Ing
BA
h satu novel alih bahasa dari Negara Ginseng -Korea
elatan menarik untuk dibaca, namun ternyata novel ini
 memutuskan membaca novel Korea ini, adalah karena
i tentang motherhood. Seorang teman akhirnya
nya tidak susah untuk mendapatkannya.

···

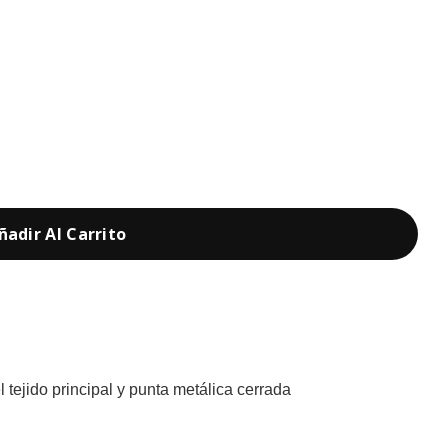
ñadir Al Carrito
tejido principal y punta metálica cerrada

···

* _To do_:
Considering only the data above, return the lines in which "Korea" occurs.

* _Answer to the exercise_:
h satu novel alih bahasa dari Negara Ginseng -Korea
 memutuskan membaca novel Korea ini, adalah karena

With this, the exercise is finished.